Exercise description = Write out the data below in full, unchanged, minus the images.

___ Dataset section ___

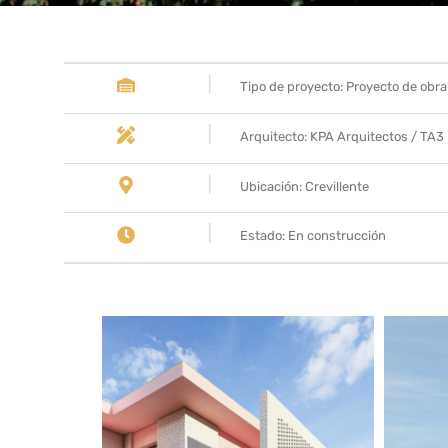
Tipo de proyecto: Proyecto de obr
Arquitecto: KPA Arquitectos / TA3
Ubicación: Crevillente
Estado: En construcción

___

Written solution =
Tipo de proyecto: Proyecto de obr
Arquitecto: KPA Arquitectos / TA3
Ubicación: Crevillente
Estado: En construcción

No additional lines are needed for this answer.